> _Problem to solve_
Print the records below exactly as they appear. Omit all pictures.

(Saved entries)
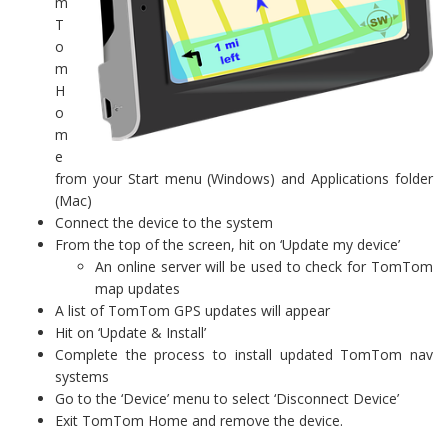
m
T
o
m
H
o
m
e
from your Start menu (Windows) and Applications folder
(Mac)
Connect the device to the system
From the top of the screen, hit on ‘Update my device’
An online server will be used to check for TomTom
map updates
A list of TomTom GPS updates will appear
Hit on ‘Update & Install’
Complete the process to install updated TomTom nav
systems
Go to the ‘Device’ menu to select ‘Disconnect Device’
Exit TomTom Home and remove the device.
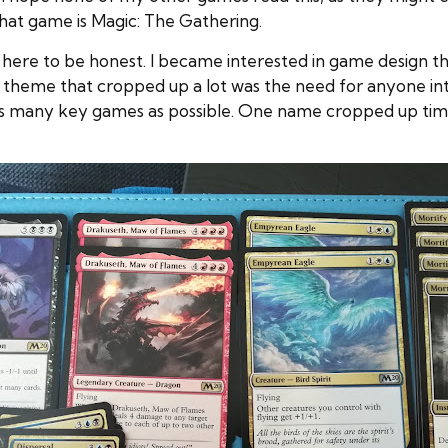
hat game is Magic: The Gathering.
me here to be honest. I became interested in game design 
 theme that cropped up a lot was the need for anyone int
 many key games as possible. One name cropped up time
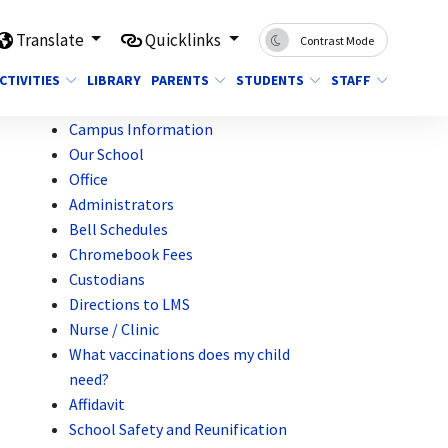
Translate
Quicklinks
Contrast Mode
CTIVITIES
LIBRARY
PARENTS
STUDENTS
STAFF
Campus Information
Our School
Office
Administrators
Bell Schedules
Chromebook Fees
Custodians
Directions to LMS
Nurse / Clinic
What vaccinations does my child
need?
Affidavit
School Safety and Reunification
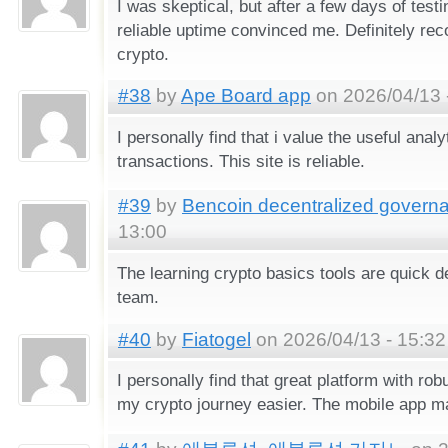
I was skeptical, but after a few days of test
reliable uptime convinced me. Definitely r
crypto.
#38
by
Ape Board app
on 2026/04/13 
I personally find that i value the useful analy
transactions. This site is reliable.
#39
by
Bencoin decentralized govern
13:00
The learning crypto basics tools are quick 
team.
#40
by
Fiatogel
on 2026/04/13 - 15:32
I personally find that great platform with ro
my crypto journey easier. The mobile app m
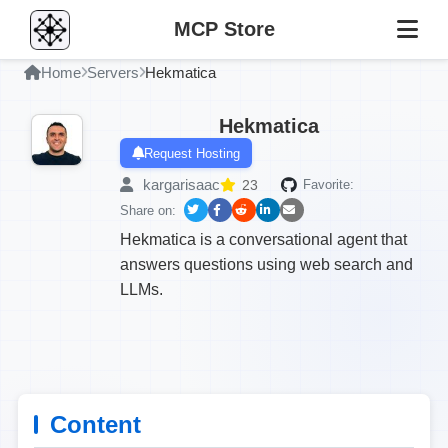
MCP Store
Home
Servers
Hekmatica
Hekmatica
Request Hosting
kargarisaac
23
Favorite:
Share on:
Hekmatica is a conversational agent that
answers questions using web search and
LLMs.
Content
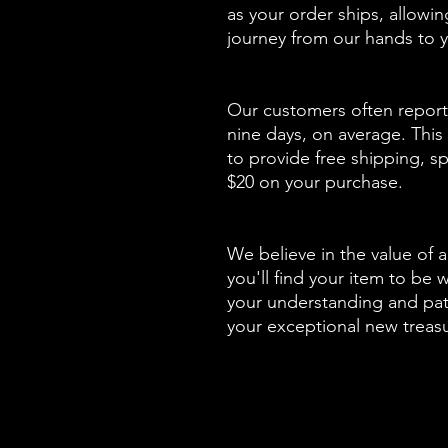
as your order ships, allowi
journey from our hands to y
Our customers often report 
nine days, on average. This 
to provide free shipping, sp
$20 on your purchase.
We believe in the value of a
you'll find your item to be 
your understanding and pati
your exceptional new treas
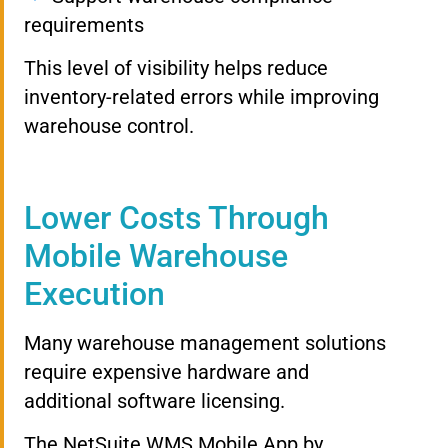
requirements
This level of visibility helps reduce
inventory-related errors while improving
warehouse control.
Lower Costs Through
Mobile Warehouse
Execution
Many warehouse management solutions
require expensive hardware and
additional software licensing.
The NetSuite WMS Mobile App by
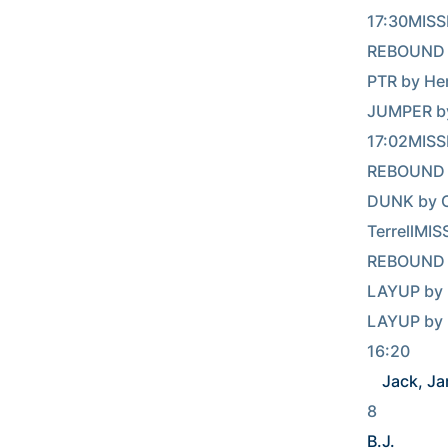
17:30MISS
REBOUND (DEF)
PTR by He
JUMPER b
17:02MISS
REBOUND (DEF)
DUNK by Cunni
TerrellMI
REBOUND (DEF)
LAYUP by 
LAYUP by 
Jack, Ja
8            
B.J.
       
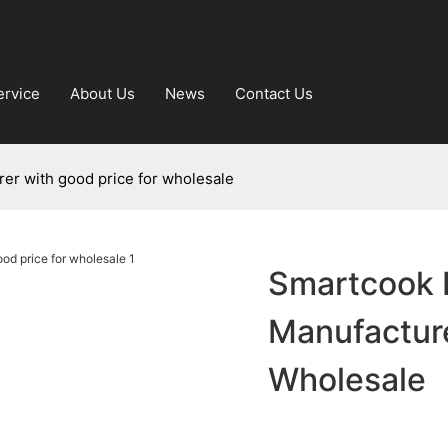
ervice
About Us
News
Contact Us
rer with good price for wholesale
Smartcook L
Manufacture
Wholesale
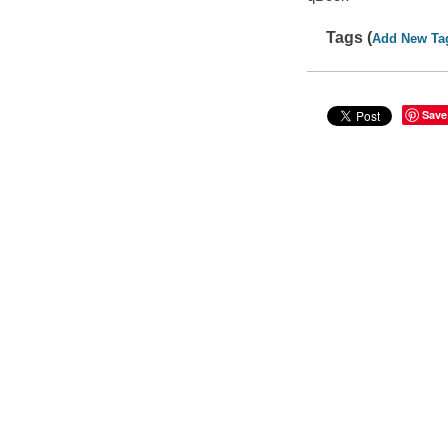
Tags (
Add New Ta
Save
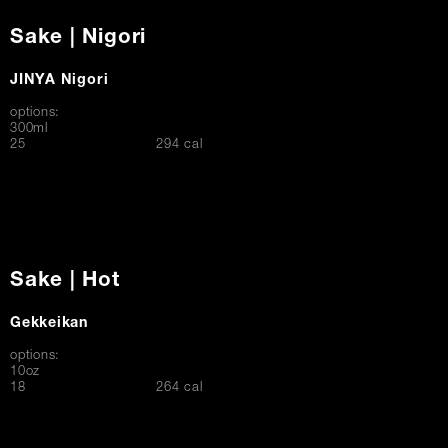
Sake | Nigori
JINYA Nigori
options:
300ml
$
25
294 cal
Sake | Hot
Gekkeikan
options:
10oz
$
18
264 cal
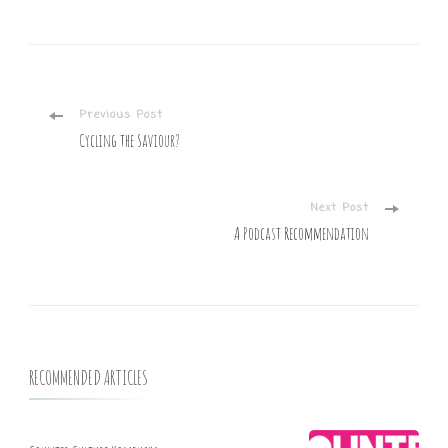
Post
Previous Post
Cycling the Saviour?
Navigation
Next Post
A Podcast Recommendation
RECOMMENDED ARTICLES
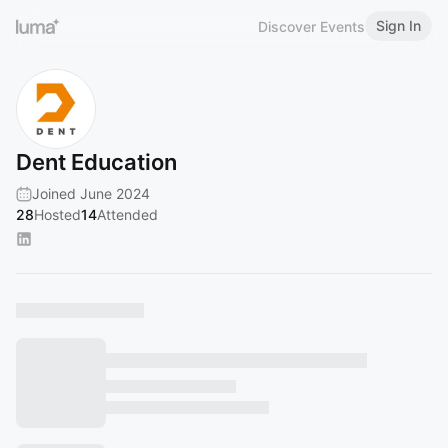
Sign In
Discover Events
Dent Education
Joined June 2024
28
Hosted
14
Attended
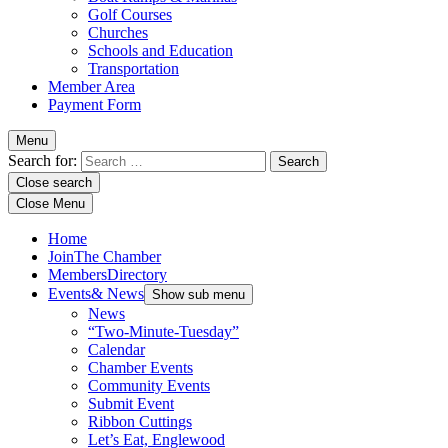
Golf Courses
Churches
Schools and Education
Transportation
Member Area
Payment Form
Menu
Search for:
Close search
Close Menu
Home
Join
The Chamber
Members
Directory
Events
& News
Show sub menu
News
“Two-Minute-Tuesday”
Calendar
Chamber Events
Community Events
Submit Event
Ribbon Cuttings
Let’s Eat, Englewood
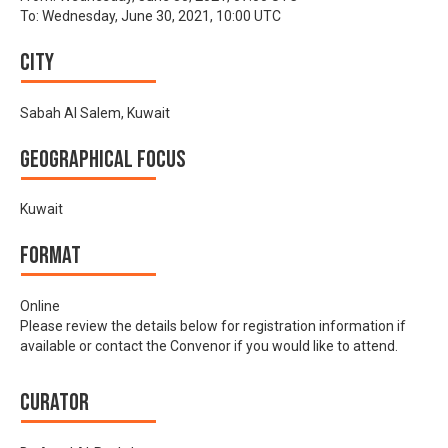
To:
Wednesday, June 30, 2021, 10:00 UTC
City
Sabah Al Salem, Kuwait
Geographical focus
Kuwait
Format
Online
Please review the details below for registration information if
available or contact the Convenor if you would like to attend.
Curator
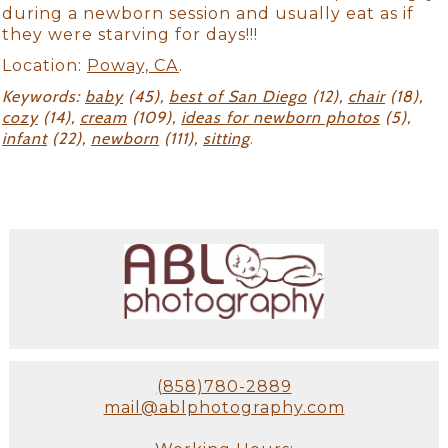
during a newborn session and usually eat as if
they were starving for days!!!
Location:
Poway, CA
.
Keywords:
baby
(45),
best of San Diego
(12),
chair
(18),
cozy
(14),
cream
(109),
ideas for newborn photos
(5),
infant
(22),
newborn
(111),
sitting
.
(858)780-2889
mail@ablphotography.com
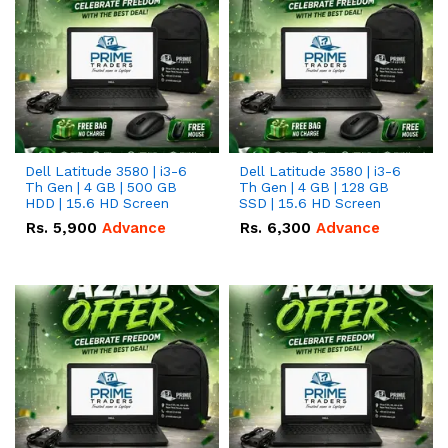
Dell Latitude 3580 | i3-6
Dell Latitude 3580 | i3-6
Th Gen | 4 GB | 500 GB
Th Gen | 4 GB | 128 GB
HDD | 15.6 HD Screen
SSD | 15.6 HD Screen
Rs.
5,900
Advance
Rs.
6,300
Advance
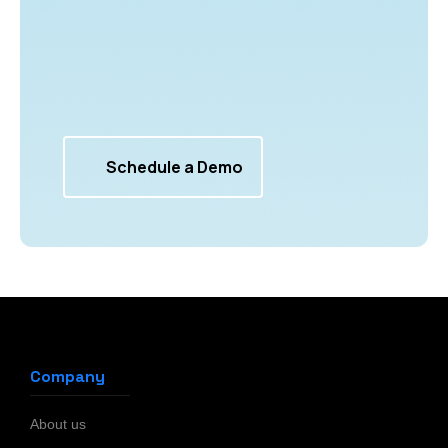
Schedule a Demo
Company
About us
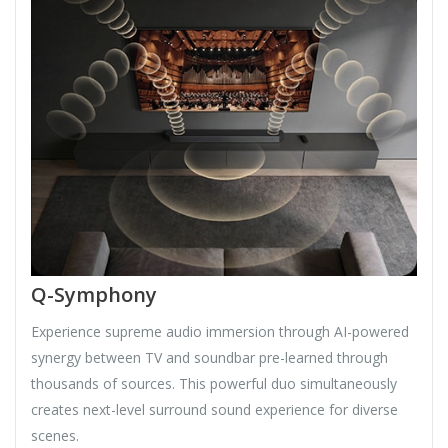
Q-Symphony
Experience supreme audio immersion through AI-powered
synergy between TV and soundbar pre-learned through
thousands of sources. This powerful duo simultaneously
creates next-level surround sound experience for diverse
scenes.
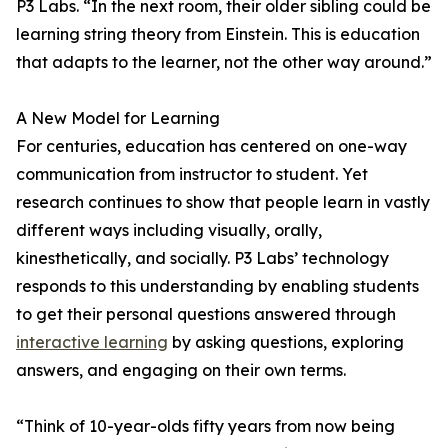
P3 Labs. “In the next room, their older sibling could be
learning string theory from Einstein. This is education
that adapts to the learner, not the other way around.”
A New Model for Learning
For centuries, education has centered on one-way
communication from instructor to student. Yet
research continues to show that people learn in vastly
different ways including visually, orally,
kinesthetically, and socially. P3 Labs’ technology
responds to this understanding by enabling students
to get their personal questions answered through
interactive learning
by asking questions, exploring
answers, and engaging on their own terms.
“Think of 10-year-olds fifty years from now being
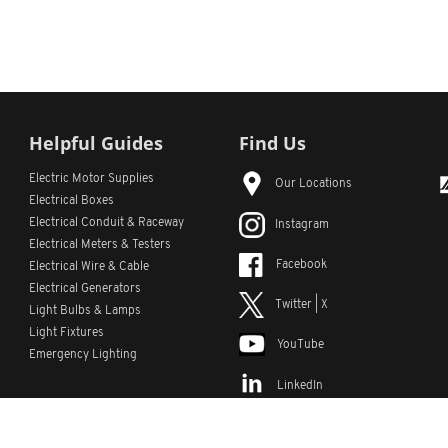
Helpful Guides
Find Us
Electric Motor Supplies
Our Locations
Electrical Boxes
Electrical Conduit
& Raceway
Instagram
Electrical Meters & Testers
Facebook
Electrical Wire & Cable
Electrical Generators
Twitter | X
Light Bulbs & Lamps
Light Fixtures
YouTube
Emergency Lighting
LinkedIn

> _Finished exercise_
m
T
o
m
H
o
m
e
from your Start menu (Windows) and Applications folder
(Mac)
Connect the device to the system
From the top of the screen, hit on ‘Update my device’
An online server will be used to check for TomTom
map updates
A list of TomTom GPS updates will appear
Hit on ‘Update & Install’
Complete the process to install updated TomTom nav
systems
Go to the ‘Device’ menu to select ‘Disconnect Device’
Exit TomTom Home and remove the device.
hat game is Magic: The Gathering.
me here to be honest. I became interested in game design 
 theme that cropped up a lot was the need for anyone int
 many key games as possible. One name cropped up time
Translate
Quicklinks
Contrast Mode
CTIVITIES
LIBRARY
PARENTS
STUDENTS
STAFF
Campus Information
Our School
Office
Administrators
Bell Schedules
Chromebook Fees
Custodians
Directions to LMS
Nurse / Clinic
What vaccinations does my child
need?
Affidavit
School Safety and Reunification
I was skeptical, but after a few days of test
reliable uptime convinced me. Definitely r
crypto.
#38
by
Ape Board app
on 2026/04/13 
I personally find that i value the useful analy
transactions. This site is reliable.
#39
by
Bencoin decentralized govern
13:00
The learning crypto basics tools are quick 
team.
#40
by
Fiatogel
on 2026/04/13 - 15:32
I personally find that great platform with ro
my crypto journey easier. The mobile app m
MCP Store
Home
Servers
Hekmatica
Hekmatica
Request Hosting
kargarisaac
23
Favorite:
Share on:
Hekmatica is a conversational agent that
answers questions using web search and
LLMs.
Content
as your order ships, allowi
journey from our hands to y
Our customers often report 
nine days, on average. This 
to provide free shipping, sp
$20 on your purchase.
We believe in the value of a
you'll find your item to be 
your understanding and pati
your exceptional new treas
requirements
This level of visibility helps reduce
inventory-related errors while improving
warehouse control.
Lower Costs Through
Mobile Warehouse
Execution
Many warehouse management solutions
require expensive hardware and
additional software licensing.
The NetSuite WMS Mobile App by
17:30MISS
REBOUND (DEF)
PTR by He
JUMPER b
17:02MISS
REBOUND (DEF)
DUNK by Cunni
TerrellMI
REBOUND (DEF)
LAYUP by 
LAYUP by 
Jack, Ja
8            
B.J.
       
ervice
About Us
News
Contact Us
rer with good price for wholesale
Smartcook L
Manufacture
Wholesale
Tags (
Add New Ta
Save
Sake | Nigori
JINYA Nigori
options:
300ml
$
25
294 cal
Sake | Hot
Gekkeikan
options:
10oz
$
18
264 cal
Post
Previous Post
Cycling the Saviour?
Navigation
Next Post
A Podcast Recommendation
RECOMMENDED ARTICLES
Sign In
Discover Events
Dent Education
Joined June 2024
28
Hosted
14
Attended
Golf Courses
Churches
Schools and Education
Transportation
Member Area
Payment Form
Menu
Search for:
Close search
Close Menu
Home
Join
The Chamber
Members
Directory
Events
& News
Show sub menu
News
“Two-Minute-Tuesday”
Calendar
Chamber Events
Community Events
Submit Event
Ribbon Cuttings
Let’s Eat, Englewood
To:
Wednesday, June 30, 2021, 10:00 UTC
City
Sabah Al Salem, Kuwait
Geographical focus
Kuwait
Format
Online
Please review the details below for registration information if
available or contact the Convenor if you would like to attend.
Curator
during a newborn session and usually eat as if
they were starving for days!!!
Location:
Poway, CA
.
Keywords:
baby
(45),
best of San Diego
(12),
chair
(18),
cozy
(14),
cream
(109),
ideas for newborn photos
(5),
infant
(22),
newborn
(111),
sitting
.
(858)780-2889
mail@ablphotography.com
Dell Latitude 3580 | i3-6
Dell Latitude 3580 | i3-6
Th Gen | 4 GB | 500 GB
Th Gen | 4 GB | 128 GB
HDD | 15.6 HD Screen
SSD | 15.6 HD Screen
Rs.
5,900
Advance
Rs.
6,300
Advance
Schedule a Demo
Company
About us
Q-Symphony
Experience supreme audio immersion through AI-powered
synergy between TV and soundbar pre-learned through
thousands of sources. This powerful duo simultaneously
creates next-level surround sound experience for diverse
scenes.
P3 Labs. “In the next room, their older sibling could be
learning string theory from Einstein. This is education
that adapts to the learner, not the other way around.”
A New Model for Learning
For centuries, education has centered on one-way
communication from instructor to student. Yet
research continues to show that people learn in vastly
different ways including visually, orally,
kinesthetically, and socially. P3 Labs’ technology
responds to this understanding by enabling students
to get their personal questions answered through
interactive learning
by asking questions, exploring
answers, and engaging on their own terms.
“Think of 10-year-olds fifty years from now being
Helpful Guides
Find Us
Electric Motor Supplies
Our Locations
Electrical Boxes
Electrical Conduit
& Raceway
Instagram
Electrical Meters & Testers
Facebook
Electrical Wire & Cable
Electrical Generators
Twitter | X
Light Bulbs & Lamps
Light Fixtures
YouTube
Emergency Lighting
LinkedIn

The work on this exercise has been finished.